The novel struck me this time as something of a microcosm of the series itself, with many ups and downs as time progresses. The best interlude in my opinion was when Stephen falls overboard (of course) and Jack jumps in without thinking or telling anyone else, and they both just kind of drift out in the open ocean and very nearly perish. The scene within that interlude with the whale was wonderful, and the whole episode has some nice things to say about the nature of friendship, certainly the friendship of these two characters.
LOTS of creature references throughout this book. Having two naturalists aboard in the form of Stephen and Reverend Martin certainly helps that.
The Reverse of the Medal (Bookshop|Library) by Patrick O'Brian
This book is where we really see Jack Aubrey as close to broken as we get in the whole series. This time through the series I was able to focus enough to pick up on the irony of that, as he walks around for half of the book or more convinced that he has truly and finally figured it all out and made his fortune in life. What does that have to say to all of us, when he ends up first imprisoned in the Marshalsea during his trial for defrauding the stock market (but also, maybe mainly, for being the son of a prominent political enemy of the sitting government), and then in the pillory? And that pillory scene - it's so well known for a reason. Truly a high-mark of the series.

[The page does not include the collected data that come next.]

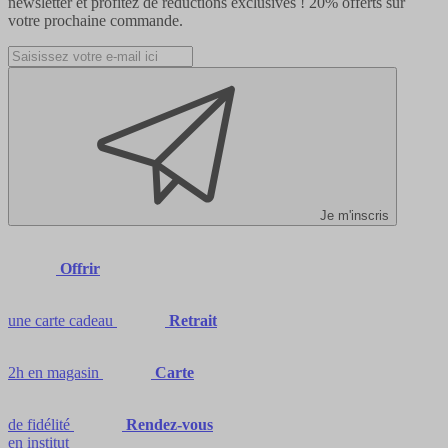
newsletter et profitez de réductions exclusives !
20% offerts
sur
votre prochaine commande.
Je m'inscris
Offrir
une carte cadeau
Retrait
2h en magasin
Carte
de fidélité
Rendez-vous
en institut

This book feels like much less of a Stephen book until the final parts of the story, when the overarching spy plot that started in Desolation Island (Bookshop|Library) leads to a major discovery with the potential for a happy resolution, while simultaneously setting Stephen up to get on a path to and through a dark personal interlude to be resolved later.
The Wind in the Willows (Bookshop|Library) by Kenneth Grahame
What struck me most about this book is how properly melancholy it is for large stretches. I think this can be appropriately read as some sort of romantic nostalgia on Grahame's part, but knowing what little I do know of his biography, I can't help but wonder how much of it is just personal melancholia - dare I say depression? Repression? Whatever the appropriate pop-psy term would be - on his own part. The two types are probably related anyway, but damn, some passages in this book just. Hit. You. Hard. "The Piper at the Gates of Dawn" and "Wayfarers All" particularly don't so much tug at the heartstrings as much as grab them and yank them straight through your rib cage and out of your chest. This is one to return to.
Also, Toad is just the most maniacal sociopath this side of the Joker. I get why children might be amused by his antics. I didn't really connect with him as a character. Probably just my misfortune for really encountering this material for the first time as a 37 year-old man.